Washington Gov. Jay Inslee signed a bill Monday amending Initiative 940, the measure voters passed in November making it easier to prosecute police officers for negligent shootings.
The bill changes when officers can be held liable for using deadly force. While I-940 would have required officers to show that they believed they were acting in good faith, the bill imposes an objective test: whether another officer acting reasonably in the same circumstances would have believed deadly force was necessary.
"There are conversations occurring around our country regarding the issue of excessive force against communities of color," Inslee said. The bill, he added, "doesn't fix everything, far from it. But it is a start."
Supported by both activists and police groups, the signing brought to a close a long, often contentious process that included drawn-out negotiations between the two sides, an unusual move by the Legislature and a ruling by the State Supreme Court.
First sent to the Legislature at the end of 2017, Initiative 940 followed a string of high-profile police shootings nationwide.
Community activists had long tried to change Washington's standard for prosecuting police, which previously required prosecutors to prove that officers acted with malice — something no other state required. But early efforts failed, leading activists to propose Initiative 940; they gathered enough signatures to send it to the Legislature.
Police groups at first resisted, then joined the initiative's sponsors in fraught talks.
The two sides eventually agreed to a compromise, and in an unusual maneuver the Legislature passed both the original initiative and a bill amending it.
But the state Supreme Court struck that down, finding the procedure unconstitutional, and sent the original version of I-940 to the ballot - without the changes the two sides had agreed on.

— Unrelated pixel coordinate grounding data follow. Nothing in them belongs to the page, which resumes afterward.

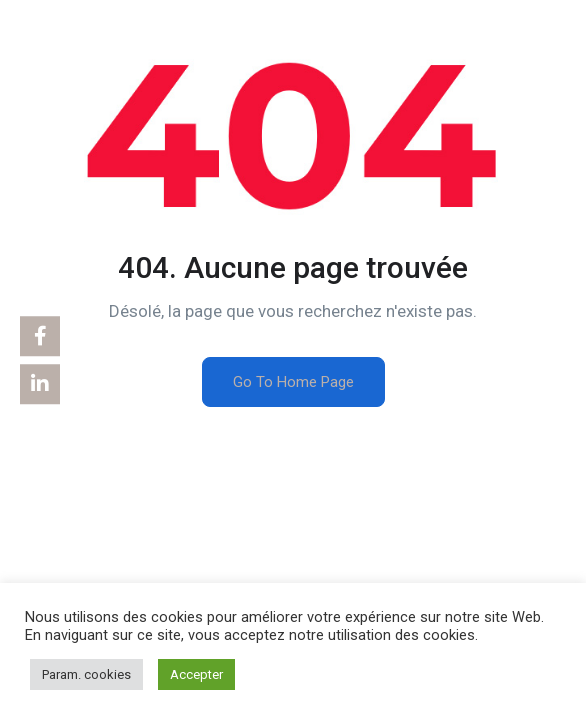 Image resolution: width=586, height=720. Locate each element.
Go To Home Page (293, 382)
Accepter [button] (196, 674)
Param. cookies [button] (86, 674)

Voters approved that version last November, but police groups and activists agreed to stick to the compromise they'd reached: The bill signed by Inslee Monday updates the standard for prosecution, alters requirements for police to render first aid, and requires the state to reimburse an officer's legal fees if they are acquitted.
On hand for the signing Monday were Monisha Harrell, a key figure in the movement behind the initiative, and Rep. Brad Klippert, R-Kennewick.
Klippert, along with his duties as a legislator, serves as a police officer, and was quoted in 2017 speaking against the initiative.
But Monday the pair appeared to have found common ground.
"It was worth the work," Klippert said.